Objective: Describe the incidence of hypoglycemia and relative change in serum potassium when using 5 vs. 10 units of insulin for hyperkalemia in patients with moderate renal dysfunction.
Methods: This was a single-center, retrospective study evaluating adult patients with moderate renal dysfunction who received i.v. insulin for treatment of hyperkalemia. Patients were analyzed based on whether they received 5 or 10 units of i.v. insulin. The primary outcome was the rate of hypoglycemia in each group. Secondary outcomes included rate of relative potassium-lowering effect and incidence of severe hypoglycemia.

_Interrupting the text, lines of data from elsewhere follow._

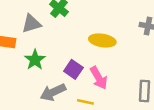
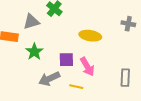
purple square: (73, 69) -> (66, 60), turned -35

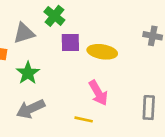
purple square: (66, 60) -> (70, 42), moved
gray arrow: (49, 79) -> (31, 109), moved

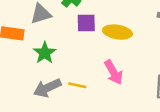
yellow line: (84, 119) -> (77, 85), moved

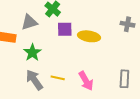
pink arrow: (114, 72) -> (86, 81), moved
gray arrow: (47, 88) -> (34, 80), turned 80

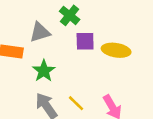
yellow line: (58, 78) -> (76, 103), turned 32

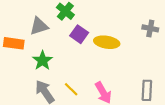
purple square: (85, 41) -> (79, 34), turned 36

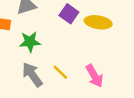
green star: (42, 61) -> (30, 42), turned 30

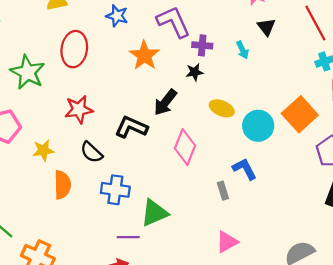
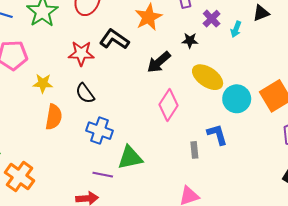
black triangle: (266, 27) -> (261, 13), turned 36
purple cross: (202, 45) -> (212, 19), moved, turned 30
cyan arrow: (242, 50) -> (236, 29), turned 35
yellow ellipse: (222, 108) -> (208, 77), size x1.4
black L-shape: (131, 127) -> (114, 39), moved

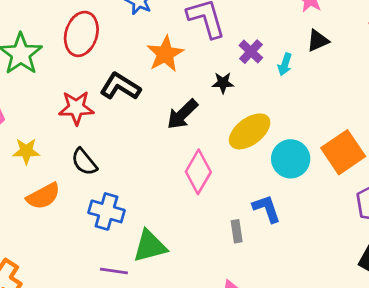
yellow ellipse: (208, 77) -> (250, 131), turned -68
orange semicircle: (54, 117) -> (43, 196), turned 55

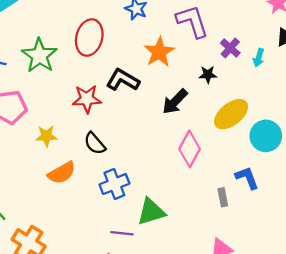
blue cross: (107, 211) -> (114, 184), turned -36

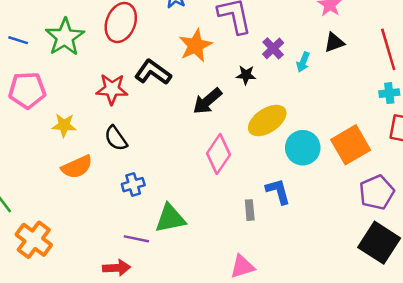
blue cross: (114, 184) -> (133, 185), size x0.7

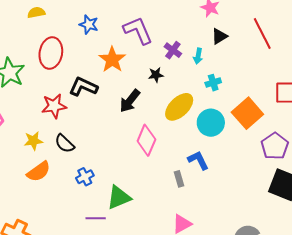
cyan cross: (389, 93) -> (213, 83), moved
yellow star: (64, 125) -> (33, 141), moved

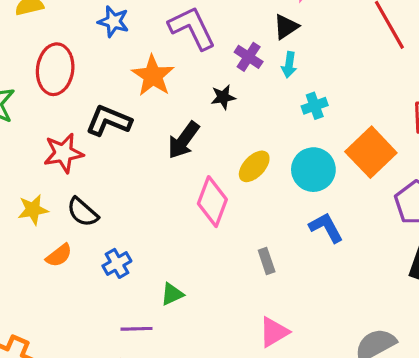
black triangle: (219, 36) -> (286, 27), moved
yellow ellipse: (179, 107) -> (254, 166), moved, size x0.7
blue L-shape: (198, 160) -> (326, 228), moved
orange semicircle: (39, 172) -> (59, 255), moved, size x0.7
green triangle: (119, 197) -> (172, 294), size x0.6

Results: Hypoglycemia occurred in 12 patients who received 5 units of i.v. insulin and 16 patients who received 10 units of i.v. insulin (6.5% vs. 8.4%, p = 0.476). Serum potassium was significantly reduced when utilizing 10 units over 5 units of i.v. insulin (-0.9 mmol/L vs. -0.63 mmol/L, p = 0.001). Severe hypoglycemia was seen in two encounters in both the 5-unit and 10-unit groups (1.1% vs. 1.0%, p = 0.979).
Conclusion: There was no difference in hypoglycemic events among patients with moderate renal dysfunction receiving 5 vs. 10 units of i.v. insulin for hyperkalemia. However, 10 units of i.v. insulin lowered serum potassium significantly more than 5 units of i.v. insulin.
Keywords: hyperkalemia; hypoglycemia; insulin; pharmacy; renal dysfunction.